### EXERCISE DESCRIPTION
Across all the entries, how many lines hold "MANILA"? Answer with that number and nothing else.
▬▬▬▬▬▬
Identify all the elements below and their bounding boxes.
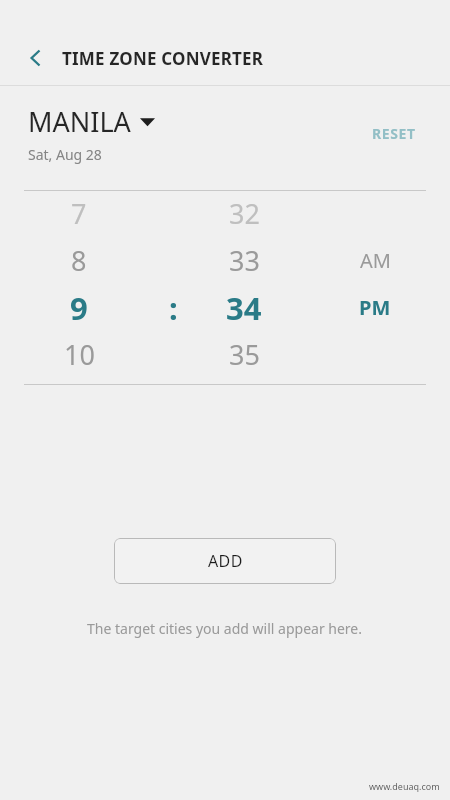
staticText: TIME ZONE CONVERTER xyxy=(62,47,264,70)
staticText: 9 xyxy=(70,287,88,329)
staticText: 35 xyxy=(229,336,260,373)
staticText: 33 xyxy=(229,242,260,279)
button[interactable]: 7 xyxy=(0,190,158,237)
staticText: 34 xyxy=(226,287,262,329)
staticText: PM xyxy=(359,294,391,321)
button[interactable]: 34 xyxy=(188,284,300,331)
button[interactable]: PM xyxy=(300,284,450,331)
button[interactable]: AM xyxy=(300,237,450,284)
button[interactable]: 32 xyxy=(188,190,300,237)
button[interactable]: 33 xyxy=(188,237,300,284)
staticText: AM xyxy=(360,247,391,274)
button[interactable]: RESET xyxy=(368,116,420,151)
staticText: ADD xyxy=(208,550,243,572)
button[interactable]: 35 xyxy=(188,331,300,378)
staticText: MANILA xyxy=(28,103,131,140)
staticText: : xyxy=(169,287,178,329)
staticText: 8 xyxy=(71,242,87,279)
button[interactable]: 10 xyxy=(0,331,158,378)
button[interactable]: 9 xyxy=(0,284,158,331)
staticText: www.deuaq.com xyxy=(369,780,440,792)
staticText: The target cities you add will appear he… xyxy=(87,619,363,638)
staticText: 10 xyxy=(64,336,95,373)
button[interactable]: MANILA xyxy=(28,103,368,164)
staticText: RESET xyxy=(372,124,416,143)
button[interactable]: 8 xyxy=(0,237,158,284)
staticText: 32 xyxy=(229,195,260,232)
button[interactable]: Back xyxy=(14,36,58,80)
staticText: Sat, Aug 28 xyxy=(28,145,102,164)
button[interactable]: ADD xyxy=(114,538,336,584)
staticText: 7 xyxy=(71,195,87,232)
▬▬▬▬▬▬
### TASK ANSWER
2